Unterstützung für Fatah: Israel erlaubt größte Waffenlieferung ins Westjordanland

Israel gestattet laut einem Zeitungsbericht die Lieferung der bisher größten Waffenmenge an palästinensische Sicherheitskräfte im Westjordanland. Damit solle verhindert werden, dass die radikalislamische Hamas Abbas' Fatah-Milizen ausschalte.

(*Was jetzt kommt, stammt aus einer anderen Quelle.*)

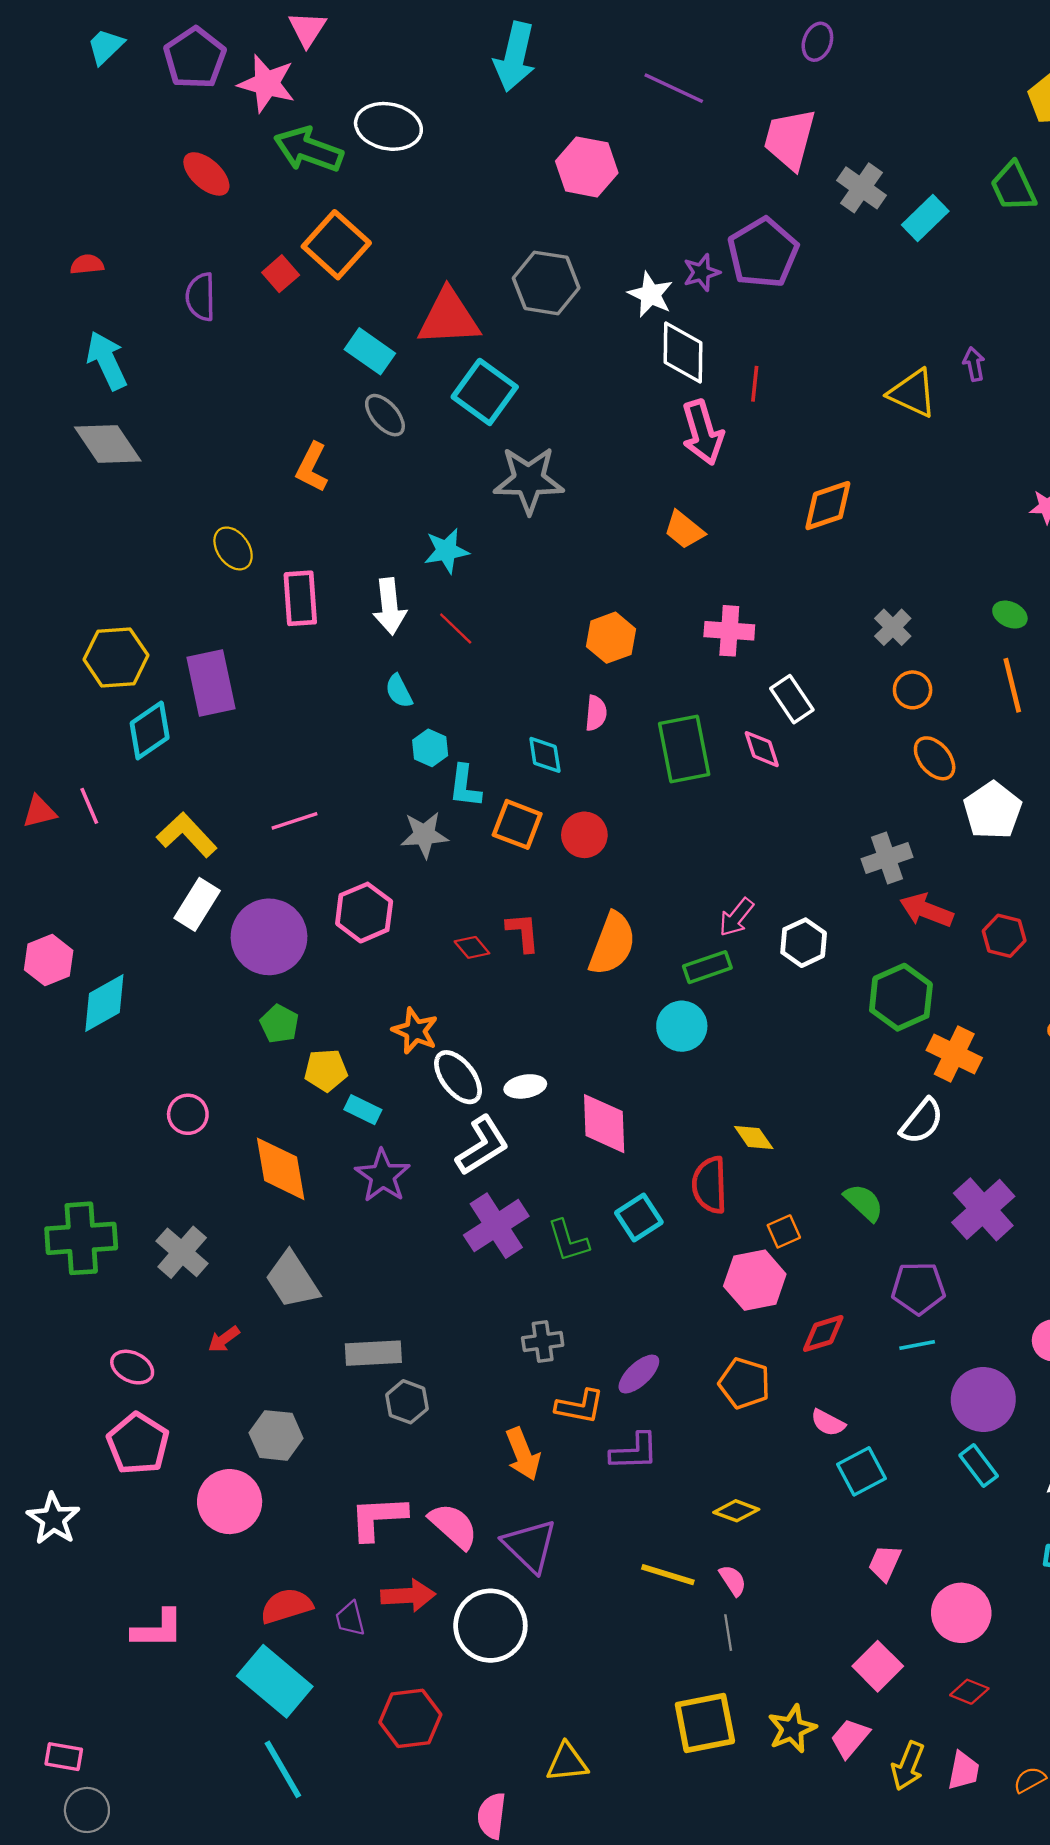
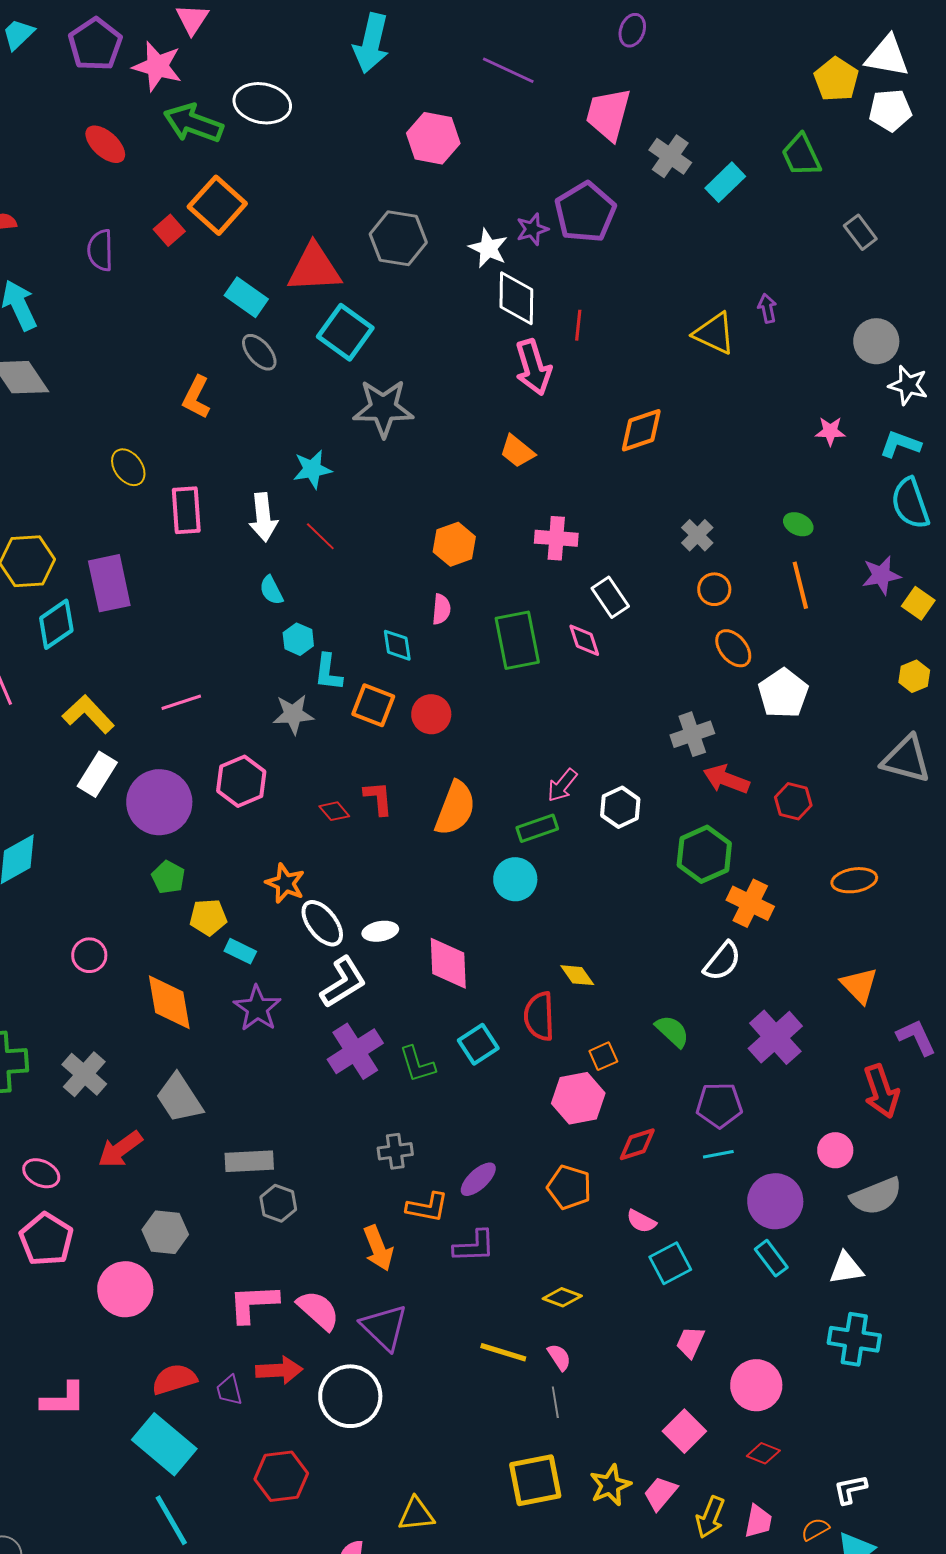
red arrow: (224, 1339) -> (120, 1149), size x1.6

Die israelische Regierung hat laut einem Zeitungsbericht eine Lieferung von tausend Sturmgewehren aus Jordanien an die Palästinensische Autonomiebehörde von Präsident Mahmud Abbas gestattet. Bei der Lieferung, die Anfang Juli erfolgte, handelt es sich um die größte Waffenmenge für die palästinensischen Sicherheitskräfte, deren Lieferung ins Westjordanland Israel jemals erlaubt habe, heißt es in der "Haaretz". Die Regierung von Ehud Olmert wolle damit verhindern, dass die radikalislamische Hamas Abbas' Fatah-Milizen im Westjordanland ausschalte, wie sie es Mitte Juni im Gazastreifen getan habe. Ein Sprecher von Olmerts Büro wollte den Bericht auf Anfrage weder bestätigen noch dementieren.
  
Abbas wurde unterdesssen am Sonntagabend zu einem dreitägigen Besuch in Russland erwartet. Der Pressesprecher der diplomatischen Vertretung der Autonomiebehörde in Moskau sagte, der Palästinenserpräsident werde am Sontagabend eintreffen. Abbas hatte Russland zuletzt im Mai 2006 besucht. Ende Februar hatte Russland Hamas-Chef Chaled Meschaal empfangen. (mit AFP)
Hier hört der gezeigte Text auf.